Dataset records:
+ + + + +

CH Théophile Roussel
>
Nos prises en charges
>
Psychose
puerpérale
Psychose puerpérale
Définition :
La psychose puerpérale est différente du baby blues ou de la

+ + + + +

* _Your task_: Every record should be printed again exactly as it reads.

* _Final answer_:
CH Théophile Roussel
>
Nos prises en charges
>
Psychose
puerpérale
Psychose puerpérale
Définition :
La psychose puerpérale est différente du baby blues ou de la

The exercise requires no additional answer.